Roth Reviews Black Earth in The Washington Post
President Michael Roth reviewed Black Earth: The Holocaust as History and Warning by Timothy Snyder in The Washington Post. While many other historians have emphasized structural elements that made the Holocaust possible, Snyder focuses on Hitler’s personal ideology “as essential for grasping the history of Nazi efforts to eliminate Jews from the planet.”
Roth writes:
In “Black Earth,” we are reminded that for Hitler, Jews were the explanation for everything that went wrong. The health of the human race was dependent, he shrieked, on protecting it from Jewish pollution. There was talk among Nazis and others of isolating the malignancy — maybe shipping Jews to Madagascar would work. But Hitler decided that there was a greater purpose to the military conflict he had launched initially just for “room to live.” And that was the ultimate extermination of the Jews. His Final Solution.

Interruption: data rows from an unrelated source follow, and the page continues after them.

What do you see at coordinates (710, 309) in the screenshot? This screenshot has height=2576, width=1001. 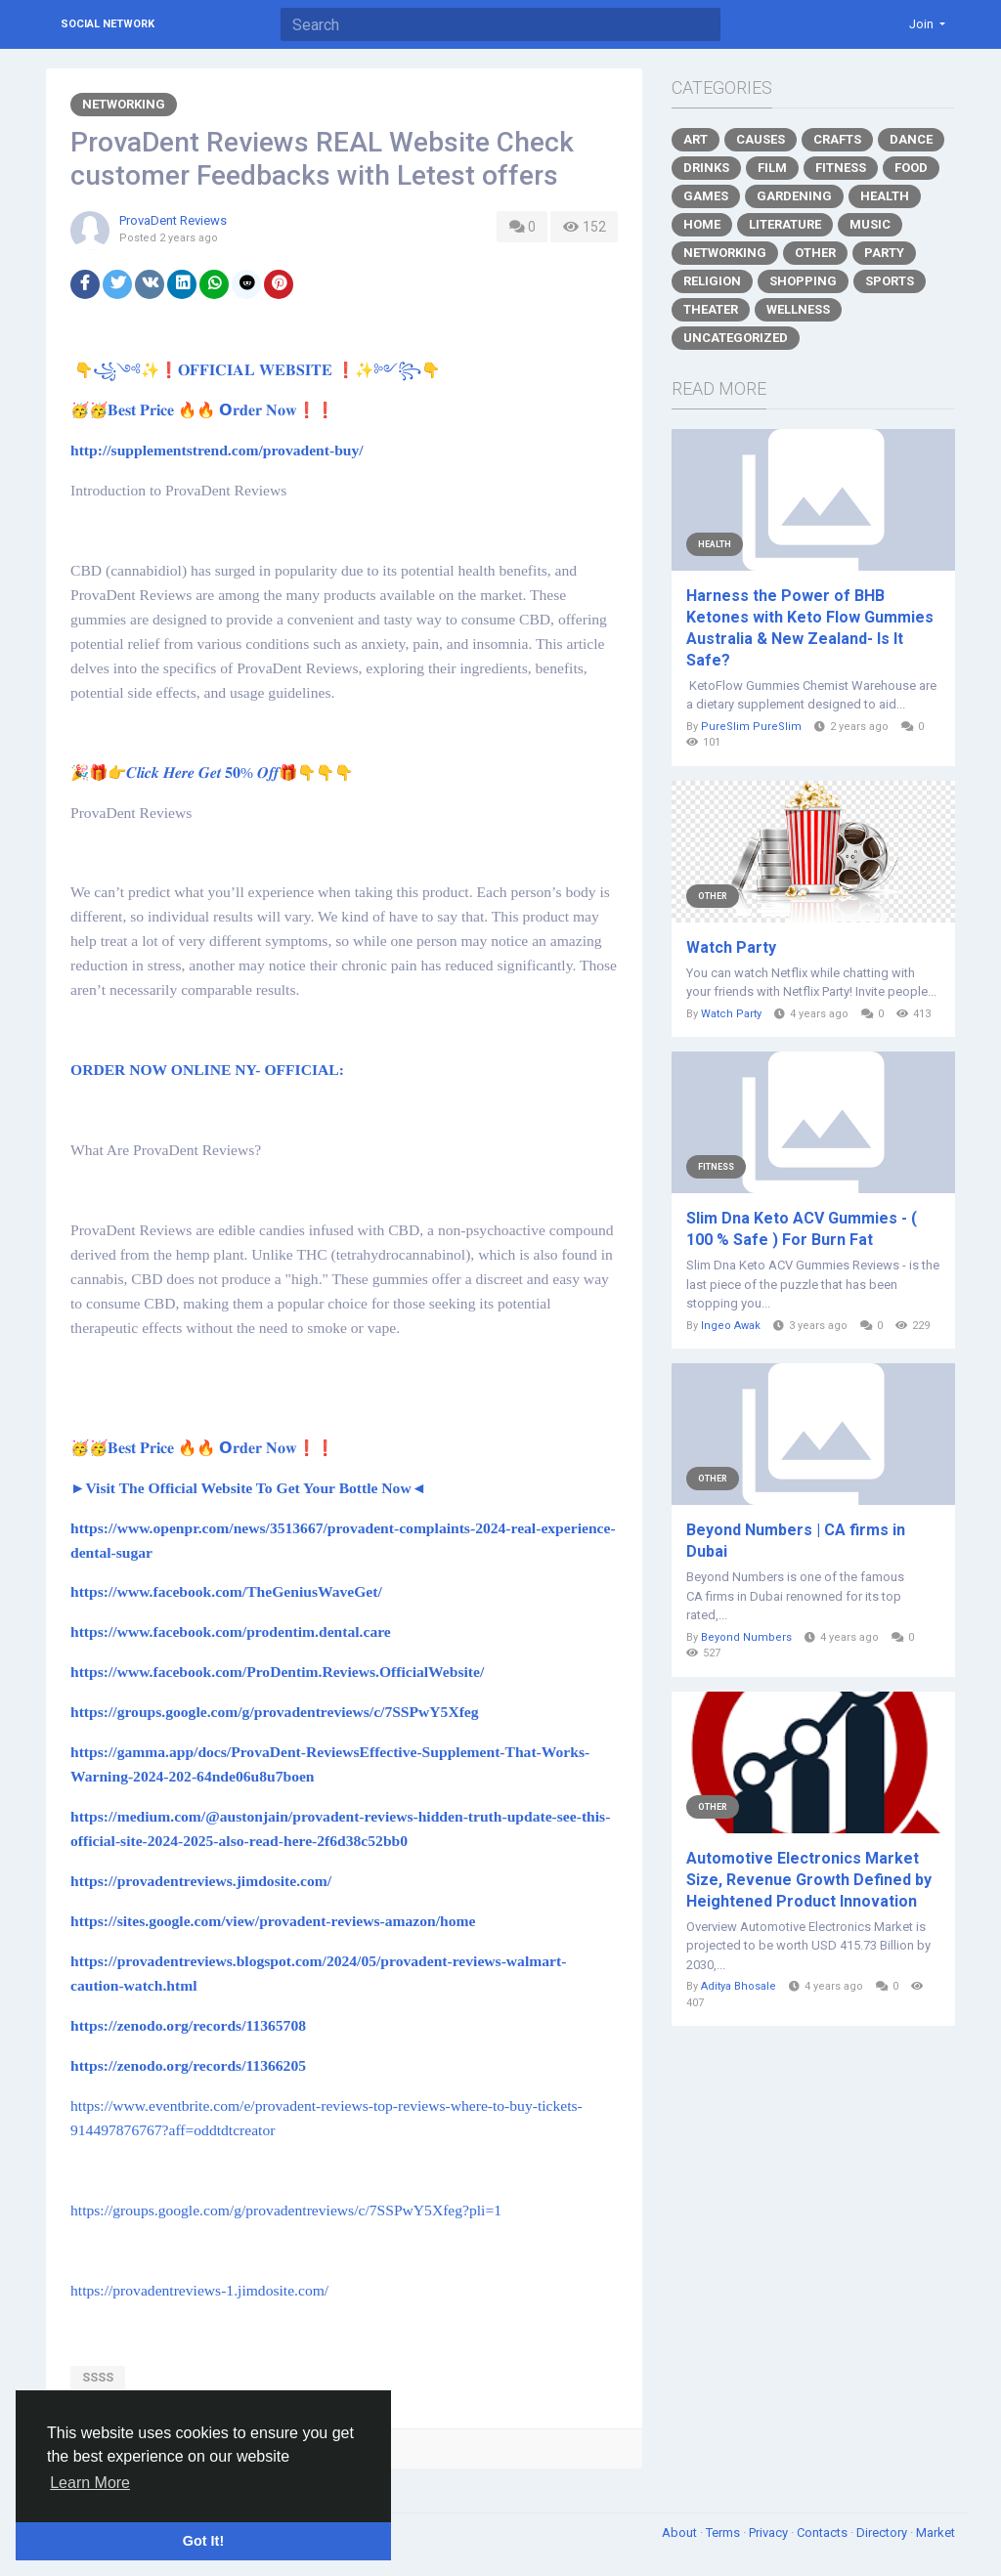 I see `Theater` at bounding box center [710, 309].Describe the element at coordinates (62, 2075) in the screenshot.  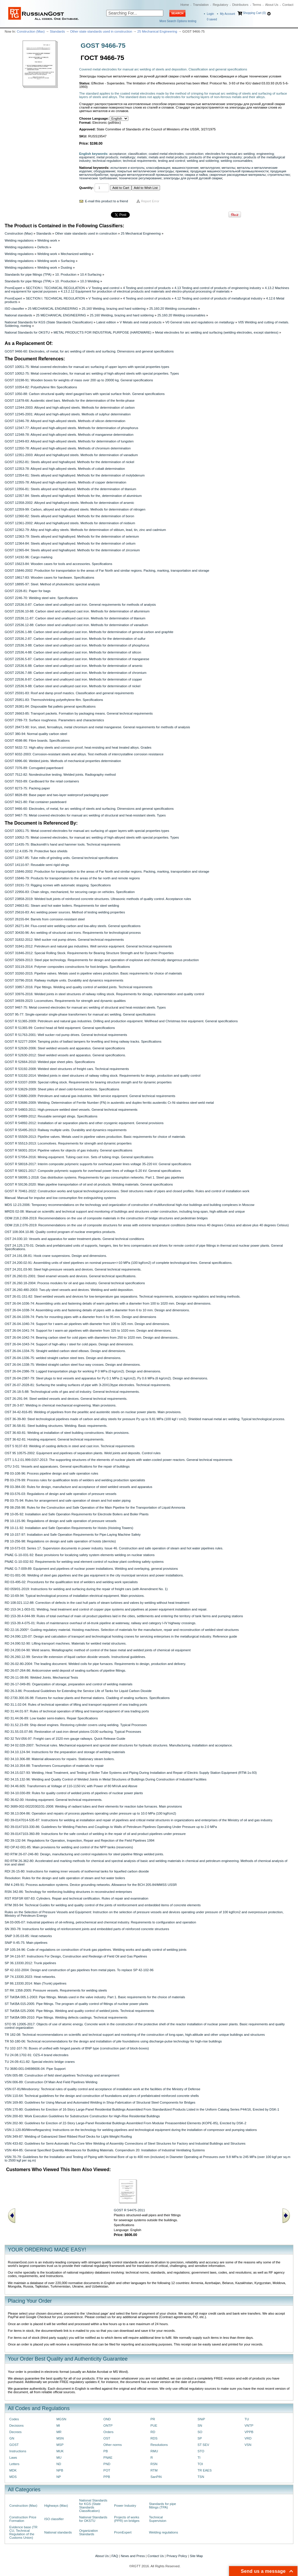
I see `VSN 005-88: Construction of field steel pipelines Technology and arrangement` at that location.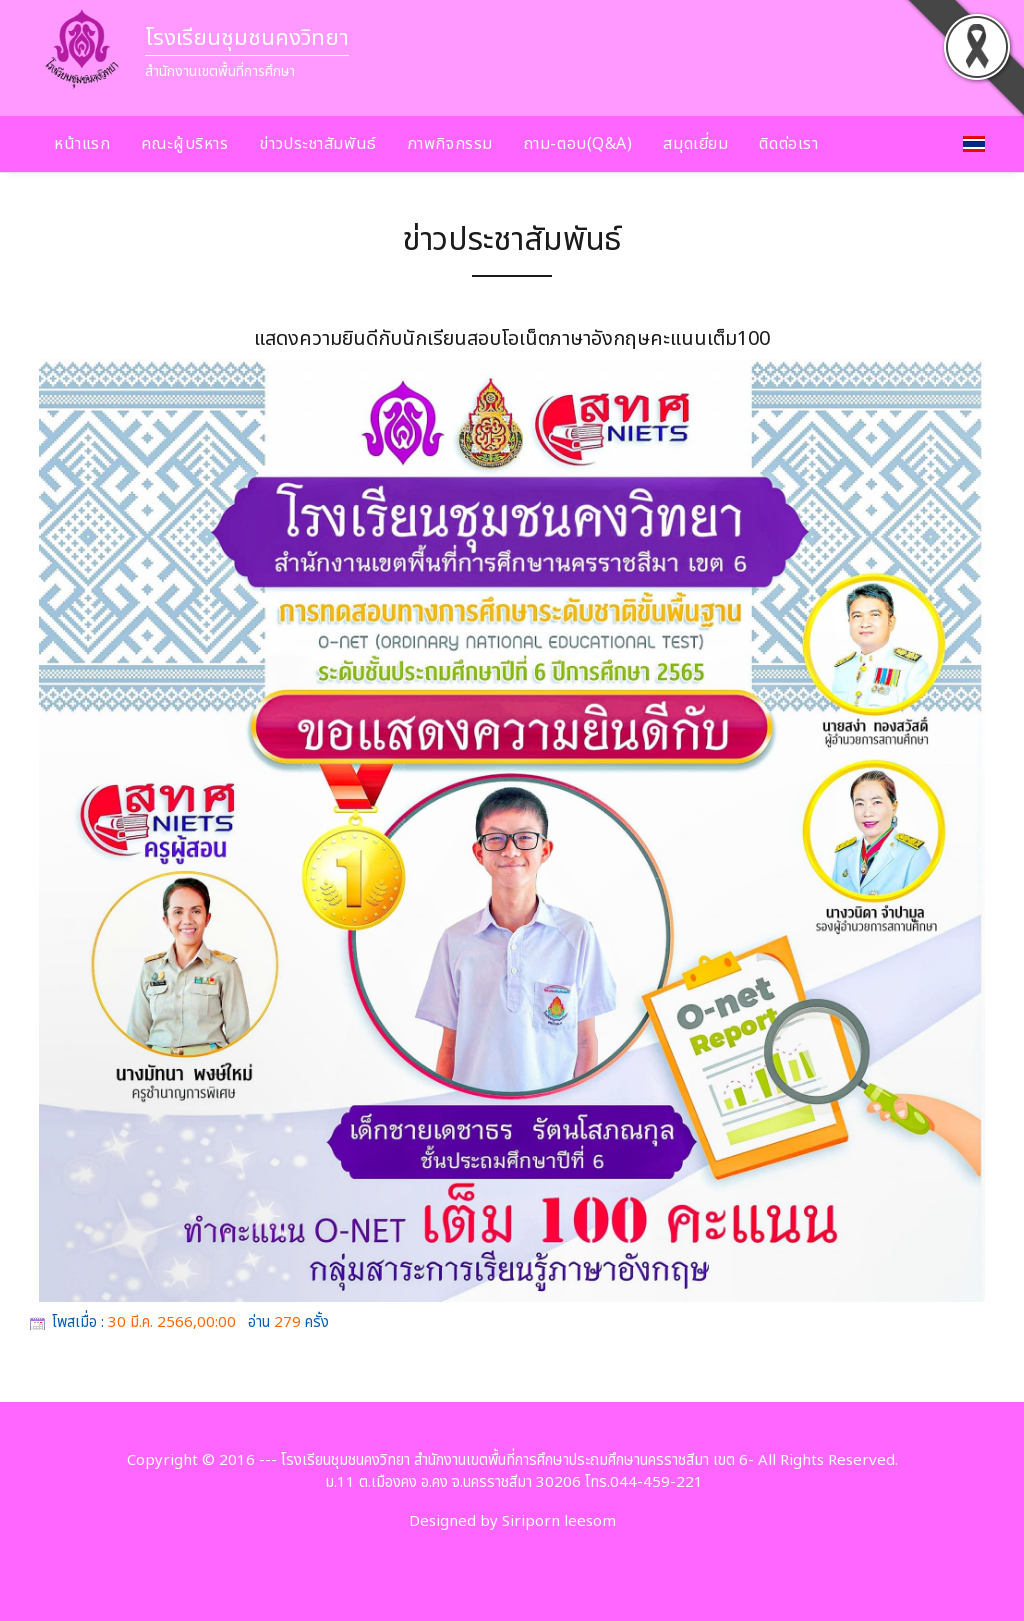 This screenshot has height=1621, width=1024. Describe the element at coordinates (317, 144) in the screenshot. I see `ข่าวประชาสัมพันธ์` at that location.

The Führer’s worldview inspired Germans to become “entrepreneurs of violence”; he needed innovative techniques for mass murder to kill not only Jews but also the many other enemies blocking Germany’s historical destiny. By destroying a variety of European states, Germany created conditions of lawlessness that legitimized unthinkable atrocities. Ordinary men (mostly men) killed people — even little children — at close range and then returned to their regular routines. Some needed more alcohol to get by, but get by they did. They rounded up men, women and children, shot them in the head or the neck, piled up the corpses, covered them with dirt and then went home to their families.
“Black Earth” explains how this became possible — and it took much more than ideological fury. Destruction of political structures and social norms was necessary.